The Sudan Social Development Organization (SUDO) is a Sudanese non-profit organisation working in Sudan, with offices located around the country, aiding civilians affected by conflicts and internally displaced persons. The organisation describes itself as being dedicated to the promotion of human rights and international development.

==Projects and partnerships==
As of 2006, SUDO is engaged in seven major projects, six of which are partnerships with other organisations working in the region.

===North Darfur===
In North Darfur, a partnership with Kids To Kids helps to provide safe drinking water to people and cattle by digging water wells and supplying pumps. With aid from the British Embassy, SUDO built a health centre to provide basic health care to residents of the Zam Zam IDP camp.

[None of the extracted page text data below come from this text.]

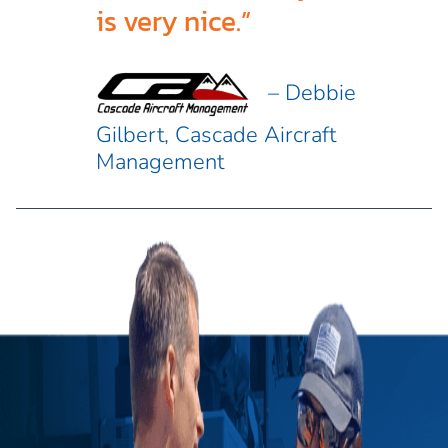
is very nice.”
– Debbie
Gilbert, Cascade Aircraft
Management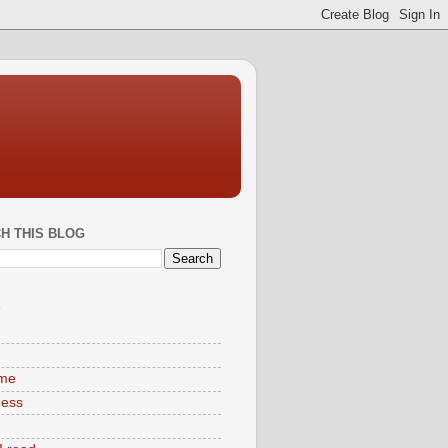
H THIS BLOG
S
ime
ness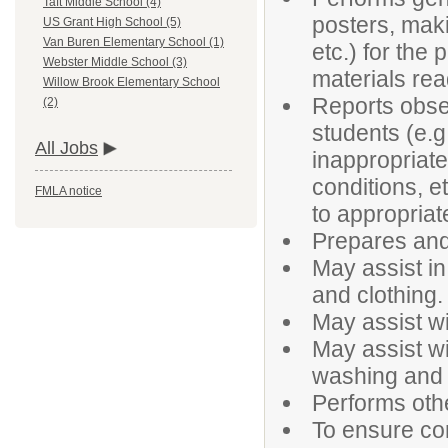
Taft Middle School (4)
posters, maki
US Grant High School (5)
Van Buren Elementary School (1)
etc.) for the
Webster Middle School (3)
materials rea
Willow Brook Elementary School
Reports obser
(2)
students (e.g
All Jobs
inappropriate 
conditions, e
FMLA notice
to appropriat
Prepares and
May assist in
and clothing.
May assist wi
May assist wi
washing and 
Performs oth
To ensure con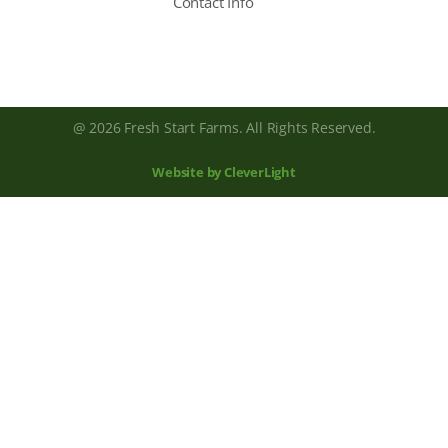
Contact Info
@ 2026 Fresh Start Farms. All Rights Reserved.
Website by CleverLight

===South and West Darfur===
In South Darfur and West Darfur, a partnership with Norwegian Church Aid to provide basic health services, sanitation, and safe drinking water. A partnership with Trócaire helps to provide shelter to people in the Mershing IDP camp by constructing huts from locally sourced materials. Another partnership with Norwegian Church Aid, along with Caritas, Sudanaid and the Sudan Council of Churches, helps residents of the towns of Nyala and Zalingei who have been affected my militia attacks.

===West Kurdufan===
In West Kurdufan a partnership with Concern Worldwide with aid from the French embassy aims to reduce conflicts over water and to promote human rights.

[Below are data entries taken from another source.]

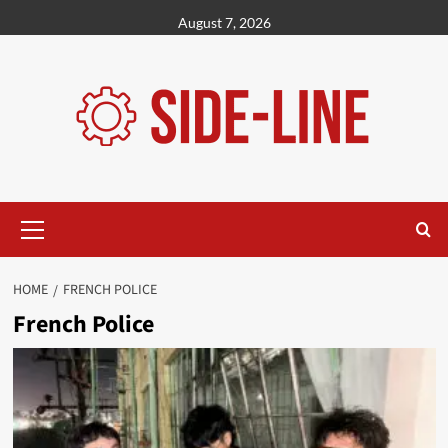
Skip
August 7, 2026
to
content
Primary
Menu
HOME
FRENCH POLICE
French Police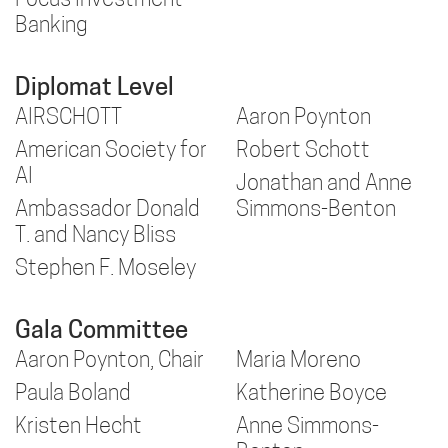
Focus Investment
Banking
Diplomat Level
AIRSCHOTT
Aaron Poynton
American Society for
Robert Schott
AI
Jonathan and Anne
Ambassador Donald
Simmons-Benton
T. and Nancy Bliss
Stephen F. Moseley
Gala Committee
Aaron Poynton, Chair
Maria Moreno
Paula Boland
Katherine Boyce
Kristen Hecht
Anne Simmons-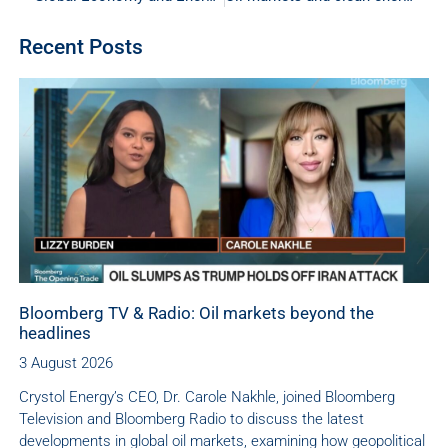
Recent Posts
Bloomberg TV & Radio: Oil markets beyond the
headlines
3 August 2026
Crystol Energy’s CEO, Dr. Carole Nakhle, joined Bloomberg
Television and Bloomberg Radio to discuss the latest
developments in global oil markets, examining how geopolitical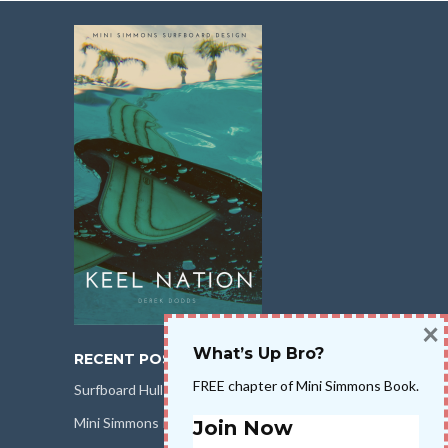
×
What’s Up Bro?
RECENT POSTS
FREE chapter of Mini Simmons Book.
Surfboard Hull Design
Mini Simmons Rail Design
Join Now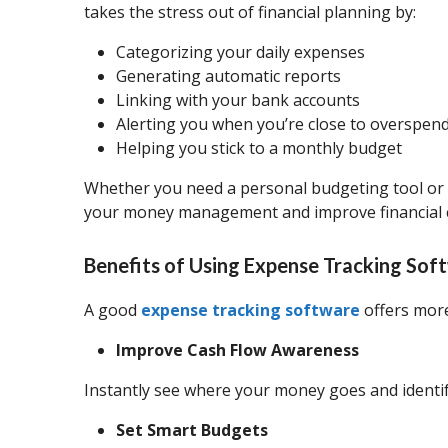
takes the stress out of financial planning by:
Categorizing your daily expenses
Generating automatic reports
Linking with your bank accounts
Alerting you when you’re close to overspen
Helping you stick to a monthly budget
Whether you need a personal budgeting tool or 
your money management and improve financial cl
Benefits of Using Expense Tracking Sof
A good
expense tracking software
offers more
Improve Cash Flow Awareness
Instantly see where your money goes and identi
Set Smart Budgets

==Sudanese government actions==
Amnesty International has recorded a series of attack on SUDO by the Sudanese government and by armed militias operating within Sudan.

Dr Mudawi Ibrahim Adam, the organisation's director, was arrested at his home in December 2003 after a visit to Darfur. He was charged with crimes against the state, which carried the possibility of being sentenced to death, but charges were dropped in August 2004.

In September 2004 Adeeb Yousif, director the SUDO's Zalengei branch, was arrested and held, first at an unofficial detention centre near Kober Prison in Khartoum and then at Debek prison North of Khartoum, until 19 April 2005.

On 29 September 2005 the Sudan Liberation Army abducted three members of SUDO at the Zam Zam IDP camp.

In March 2003 the Sudanese government closed two of the organisation's offices and froze its bank accounts.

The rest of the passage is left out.